The timing of Boebert’s speech also bears noting in terms of its role in the unfolding events of the day:
- Between 12:53 p.m.–1:03 p.m., the first barriers are breached outside the Capitol.
- At 1:09 p.m., Capitol Police Chief Steven Sund tells the House Sergeant at Arms and Senate Sergeant at Arms that he wants an emergency declaration and to call in the National Guard.
- At about 1:12 pm, Trump concludes his speech with a call for rally attendees to “march down Pennsylvania Avenue” to the Capitol.
- By around 1:30pm, more barricades around the Capitol are failing as the crowd surges, and approaches the building.
- At 1:50pm, Robert Glover, the D.C. police on-scene commander, declares a riot. According to the Washington Post, “[b]y this time congressional staffers were being told to rush to secure locations” and “[s]uspected pipe bombs had been found outside the grounds”.
- At about 1:55pm, Boebert delivers her speech mentioned above from the House floor.

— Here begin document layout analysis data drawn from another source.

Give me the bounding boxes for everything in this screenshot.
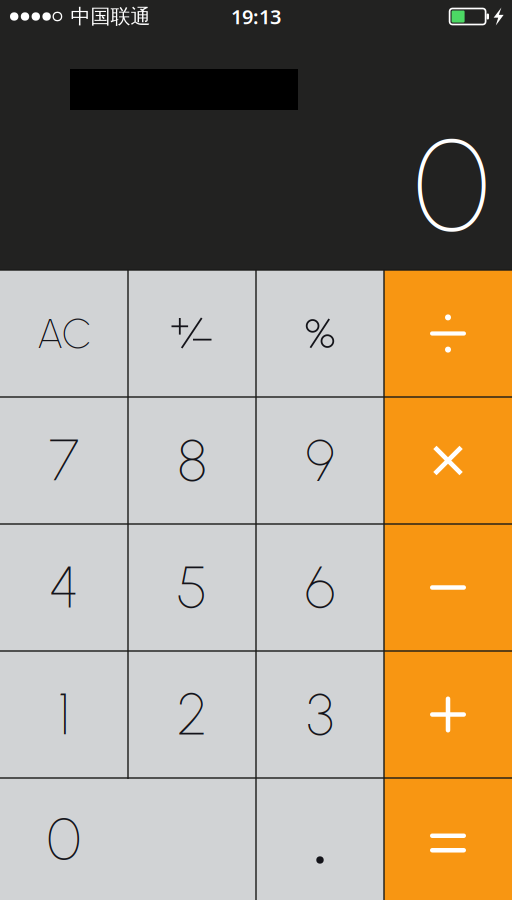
staticText: AC xyxy=(37,309,91,358)
button[interactable]: 4 xyxy=(0,524,128,651)
button[interactable]: 5 xyxy=(128,524,256,651)
staticText: 7 xyxy=(49,426,79,495)
staticText: 9 xyxy=(306,426,334,495)
button[interactable]: 0 xyxy=(0,778,256,900)
button[interactable]: 2 xyxy=(128,651,256,778)
button[interactable]: 1 xyxy=(0,651,128,778)
staticText: 8 xyxy=(178,426,206,495)
button[interactable]: Plus xyxy=(384,651,512,778)
button[interactable]: Minus xyxy=(384,524,512,651)
staticText: 中国联通 xyxy=(71,4,151,29)
button[interactable]: Decimal point xyxy=(256,778,384,900)
button[interactable]: Equals xyxy=(384,778,512,900)
button[interactable]: 9 xyxy=(256,397,384,524)
staticText: 1 xyxy=(58,680,70,749)
button[interactable]: Multiply xyxy=(384,397,512,524)
button[interactable]: Divide xyxy=(384,270,512,397)
button[interactable]: 3 xyxy=(256,651,384,778)
staticText: 0 xyxy=(47,805,81,873)
button[interactable]: AC xyxy=(0,270,128,397)
staticText: 0 xyxy=(414,108,489,262)
staticText: 2 xyxy=(177,680,207,749)
staticText: 3 xyxy=(306,680,334,749)
staticText: 19:13 xyxy=(231,3,281,30)
button[interactable]: Plus minus xyxy=(128,270,256,397)
button[interactable]: 6 xyxy=(256,524,384,651)
staticText: 6 xyxy=(305,553,335,622)
button[interactable]: 8 xyxy=(128,397,256,524)
staticText: 4 xyxy=(49,553,79,622)
button[interactable]: 7 xyxy=(0,397,128,524)
staticText: 5 xyxy=(176,553,208,622)
button[interactable]: Percent xyxy=(256,270,384,397)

- At 1:59pm, Capitol Police Chief Steven Sund receives the first reports that rioters had reached the doors and windows of the Capitol and were trying to break in.
- By 2:11pm, the Capitol has been broken into and rioters are making their way inside.
- By 2:13pm, the Senate adjourns, with rioters approaching the doors to the chamber.
- Within minutes, the House adjourns as well (20 minutes after the conclusion of Boebert’s speech, according to the C-SPAN video).
The Working Families Party is the grassroots political party of the multiracial working class. It has state chapters and local branches across the country, with Colorado becoming a chartered state chapter in 2017. The Colorado WFP chapter is led by a diverse body of people from every Congressional District in Colorado, including a State Committee Co-Chair and several other State Committee members who live in Congressional District 3.